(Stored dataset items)
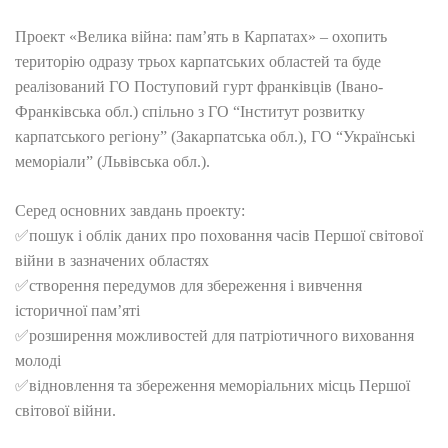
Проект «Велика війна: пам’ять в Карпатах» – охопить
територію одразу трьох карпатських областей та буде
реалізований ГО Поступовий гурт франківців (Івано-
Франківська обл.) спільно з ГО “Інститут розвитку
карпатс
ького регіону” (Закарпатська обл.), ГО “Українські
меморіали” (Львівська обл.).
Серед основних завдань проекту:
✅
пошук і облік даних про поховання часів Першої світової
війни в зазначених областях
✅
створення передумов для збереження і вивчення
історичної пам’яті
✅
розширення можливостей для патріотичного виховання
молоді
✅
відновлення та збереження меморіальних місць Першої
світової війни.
...
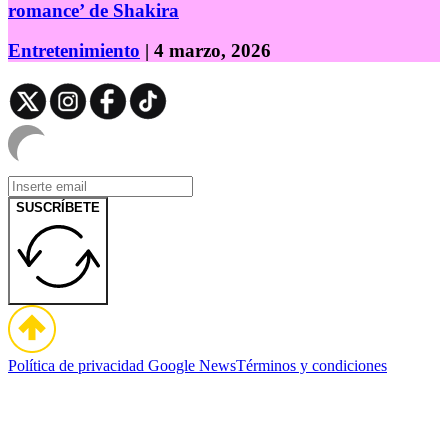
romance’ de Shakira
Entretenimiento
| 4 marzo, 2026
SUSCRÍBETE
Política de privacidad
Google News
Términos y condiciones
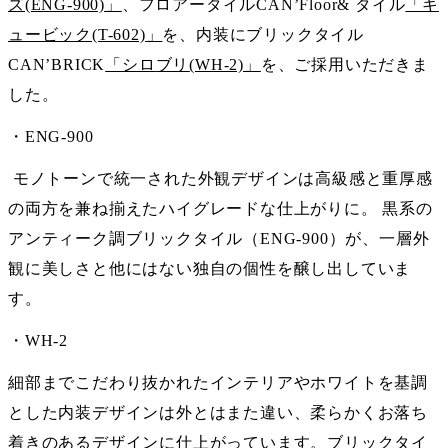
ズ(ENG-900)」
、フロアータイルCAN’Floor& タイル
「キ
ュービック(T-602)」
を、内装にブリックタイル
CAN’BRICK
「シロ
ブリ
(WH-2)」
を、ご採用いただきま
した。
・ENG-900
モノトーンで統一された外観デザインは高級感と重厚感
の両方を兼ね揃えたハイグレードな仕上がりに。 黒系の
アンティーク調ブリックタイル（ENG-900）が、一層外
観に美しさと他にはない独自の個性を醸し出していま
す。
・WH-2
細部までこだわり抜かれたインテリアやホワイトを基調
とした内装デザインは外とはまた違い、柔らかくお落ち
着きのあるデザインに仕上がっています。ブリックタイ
* * *
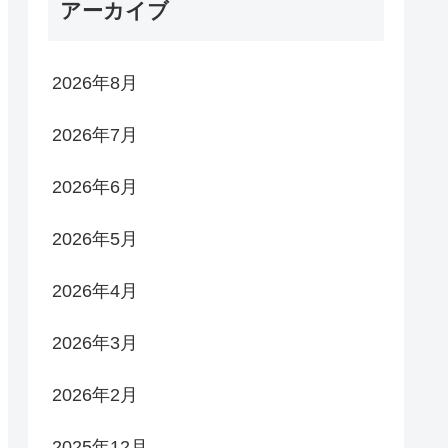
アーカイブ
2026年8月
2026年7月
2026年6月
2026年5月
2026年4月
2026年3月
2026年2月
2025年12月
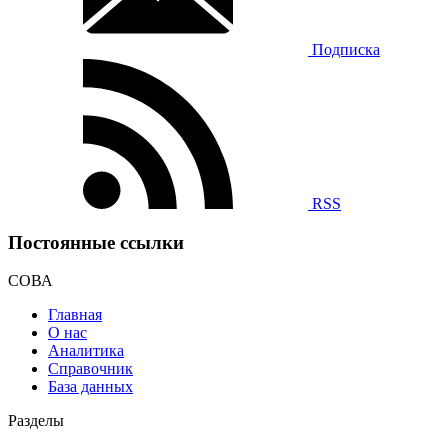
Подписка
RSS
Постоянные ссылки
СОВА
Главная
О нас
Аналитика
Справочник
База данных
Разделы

Activity: All lines above from the one with "розширення можливостей для" to the one with "світової війни.", inclusive, should be copied exactly, and no other lines.

Response to the task:
розширення можливостей для патріотичного виховання
молоді
✅
відновлення та збереження меморіальних місць Першої
світової війни.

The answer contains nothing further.